QuackWatch dodgy on cryonics
For a change, here’s something that I hope those of you who disagree with me on cryonics can agree on — I think you would all agree that criticism of cryonics should be honest.
Stephen Barrett, M.D.’s QuackWatch (“Your Guide to Quackery, Health Fraud, and Intelligent Decisions”) has a page about cryonics, which places it firmly on the “quack” side. As evidence, they quote Michael Shermer’s Nano Nonsense and Cryonics:
Cryonicists believe that people can be frozen immediately after death and reanimated later when the cure for what ailed them is found. To see the flaw in this system, thaw out a can of frozen strawberries. During freezing, the water within each cell expands, crystallizes, and ruptures the cell membranes. When defrosted, all the intracellular goo oozes out, turning your strawberries into runny mush. This is your brain on cryonics.But as regular readers know, this paragraph is entirely erroneous when it comes to cryonics practice. Shermer says as much himself.

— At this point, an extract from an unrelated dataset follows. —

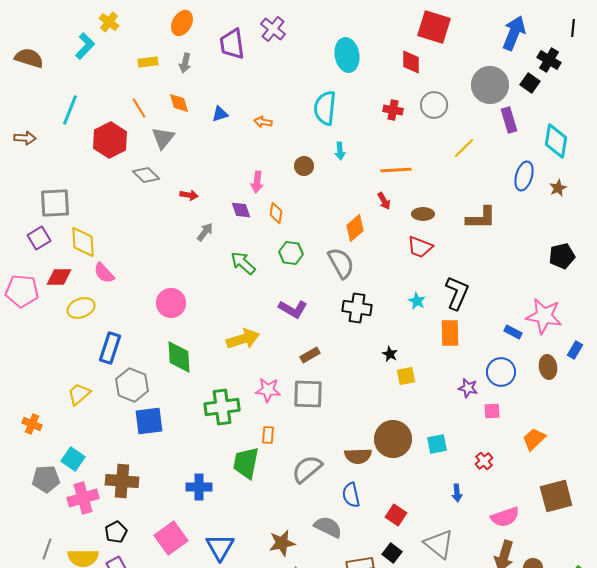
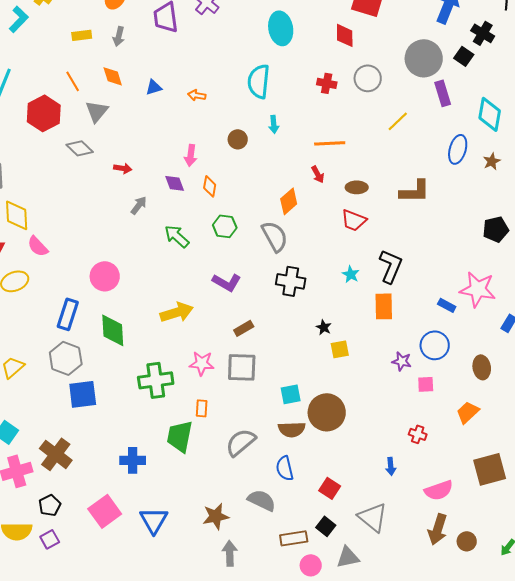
blue rectangle: (110, 348) -> (68, 314), moved
brown ellipse: (548, 367) -> (482, 367), moved
cyan square: (437, 444) -> (291, 394), moved
red cross: (484, 461) -> (418, 434), turned -30
brown cross: (122, 481) -> (56, 454), turned 32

I have sent six emails to Barrett and received two replies. The first was one of the many emails I sent to critics of cryonics asking for further reading; I accidentally lost track of who I had sent this to and so sent two such emails. Neither received a response. I later sent him a courtesy email advising him of my survey (since it mentions him), which garnered the response (in full) “Sorry, I am not interested in further involvement in your project”. I replied immediately to thank him for his time.
I then thought I should mention what Shermer had to say about the quote he uses on his website, and sent an email this morning linking to it. The response was (in full) “Kindly stop pestering me. ” I replied to that promising to “write up the outcome of this conversation” and send no further emails. (Of course, this means I now can’t alert him to this blog post — I should have thought of that before I sent it!)
Does anyone else think that using a quote to discredit cryonics which the author himself agrees is entirely misleading, and giving such short shrift to a brief polite email pointing this out, isn’t really in the spirit of scientific skepticism at its best?